The last step is finishing and this is where many chemical sensitivity problems begin.  A urea-formaldehyde product which cross-links molecules is routinely applied to all United States cottons to reduce shrinkage and wrinkling.  Cotton is a fiber designed by nature to absorb, and heat is used to lock finishes into the fiber.  When heat is applied, this molecule expands and becomes permanently bound in the fiber.  That is why it cannot be washed or dry cleaned out.
Lastly lets look at the processing and manufacturing of organic cotton to compare...
Organically grown cotton.   Working with rather than against nature is the guiding principle behind organic farming.

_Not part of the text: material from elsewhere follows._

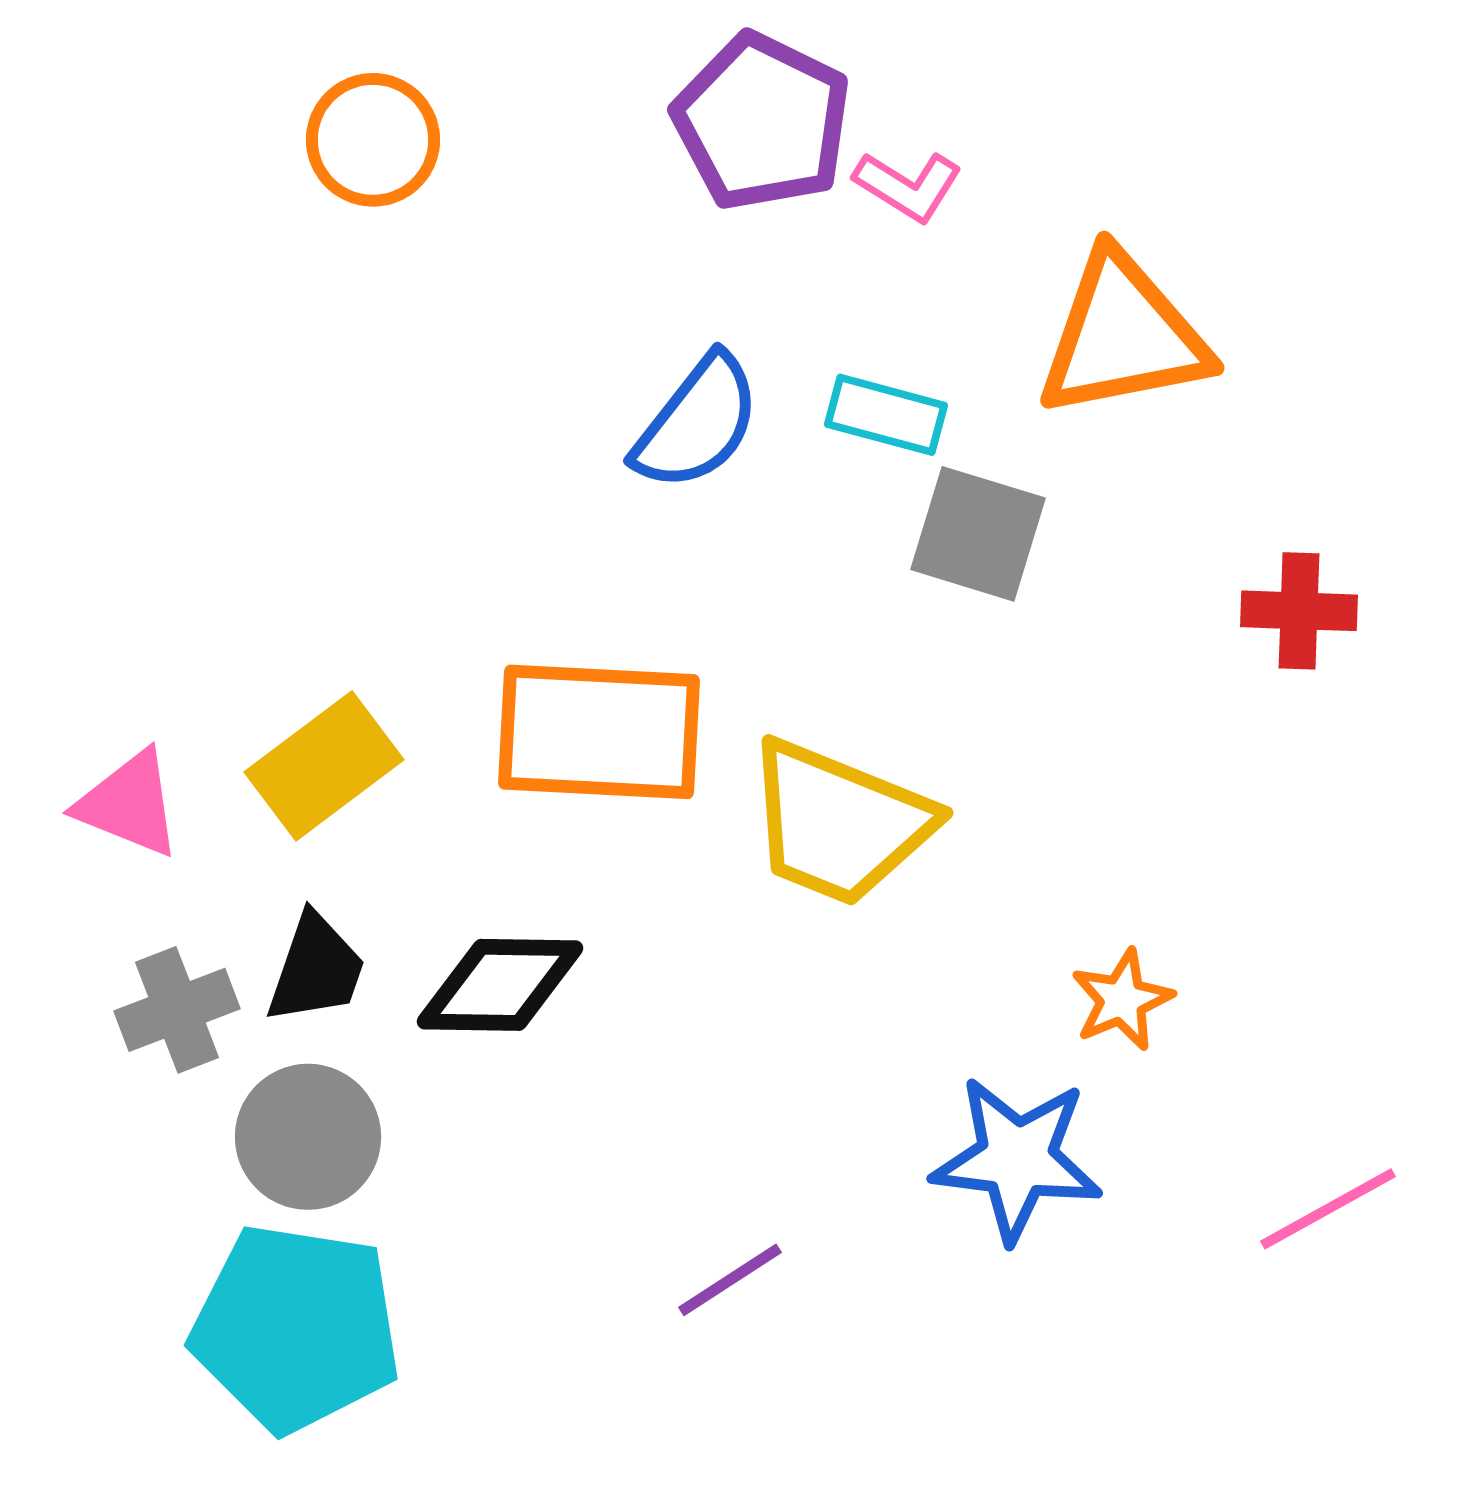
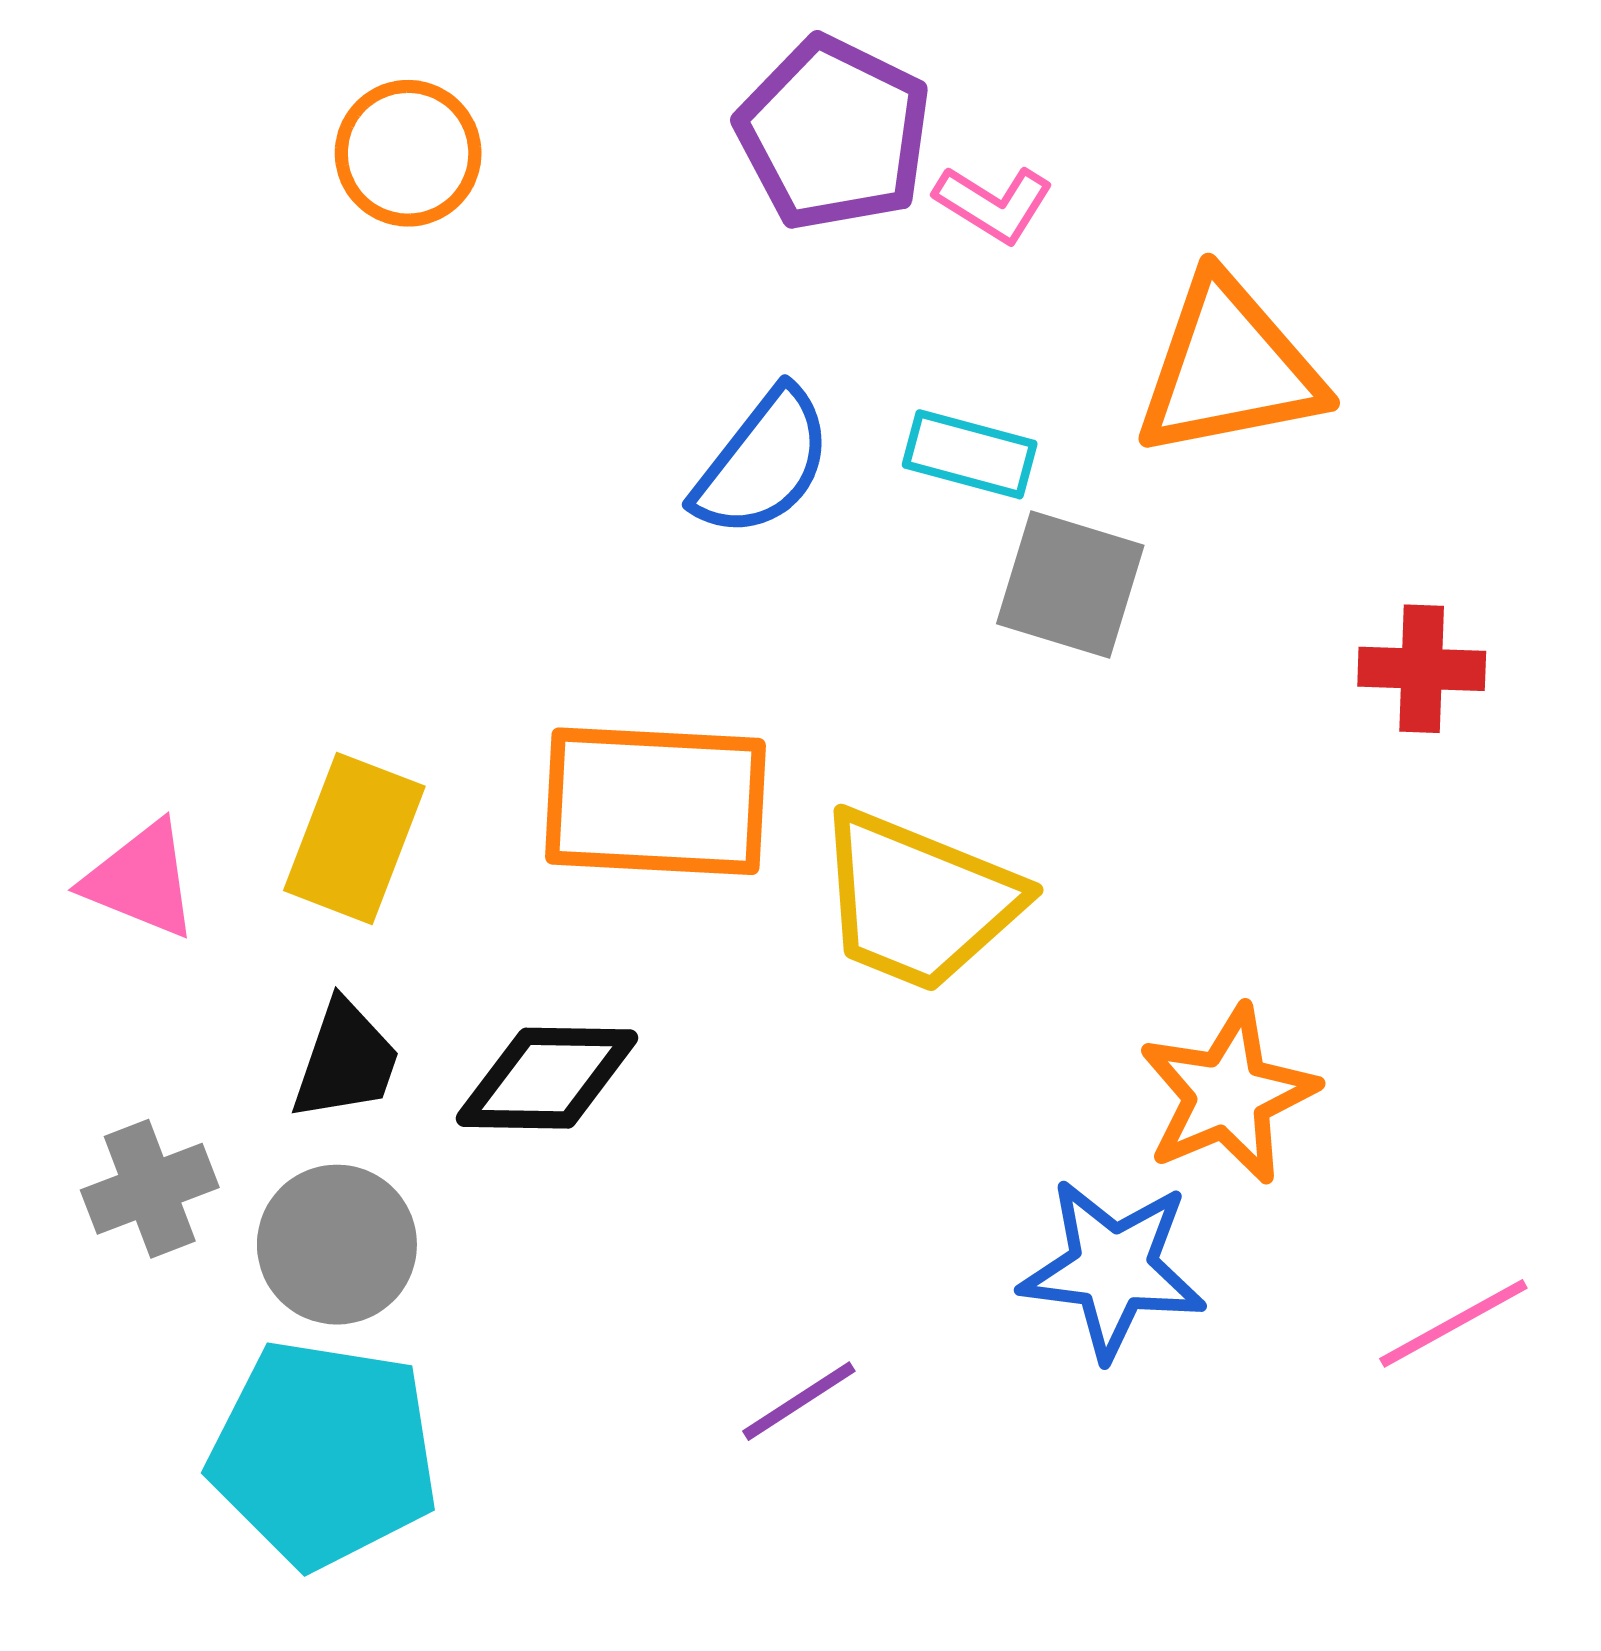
yellow rectangle: (324, 766) -> (354, 838), turned -32
orange star: (1122, 1000) -> (1228, 1095), size x1.6
gray cross: (177, 1010) -> (150, 1189), moved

Organic farmers use biologically-based rather than chemically dependent growing systems to raise crops.  While many conventional farmers are reacting to the ecological disorder created by monocultures, organic farmers focus on preventing problems before they occur. 
By focusing on managing rather than completely eliminating troublesome weeds and insects, organic farmers are able to maintain ecological balance and protect the environment.  Organic cotton is now being grown in more than 18 countries worldwide.  In the United States, approximately 10,000 acres of organic cotton were planted in 1998 in the Mid-South, Texas and California.
And wearing it.....
Manufacturing organic cotton.  At each manufacturing step, organic clothing manufacturers do not add petroleum scours, silicon waxes, formaldehyde, anti-wrinkling agents, chlorine bleaches, or other unauthentic materials.  Natural alternatives such as natural spinning oils that biodegrade easily are used to facilitate spinning; potato starch is used for sizing; hydrogen peroxide is used for bleaching; organic color grown cottons and low-impact dyes and earth clays are used for coloration; and natural vegetable and mineral inks and binders are used for printing on organic cotton fabric.  These natural alternatives are used to reduce and eliminate the toxic consequences found in conventional cotton fabric manufacturing. 
Because of its impact on the environment, and the laborers who grow and process the cotton, and because of the amount of chemicals used to process and manufacture the cotton into fabric, I am making the decision to work towards more organic clothing.  In my shop I already use only organic fabrics for things that regularly touch your skin(except the back side of my wipes, which I am working on).  While organic clothing is somewhat hard to find, especially for adults, I am happy to discover as they also have a large line of products and links to other sellers.  It is a lot to think about, and can seem overwhelming, but every little change we make helps.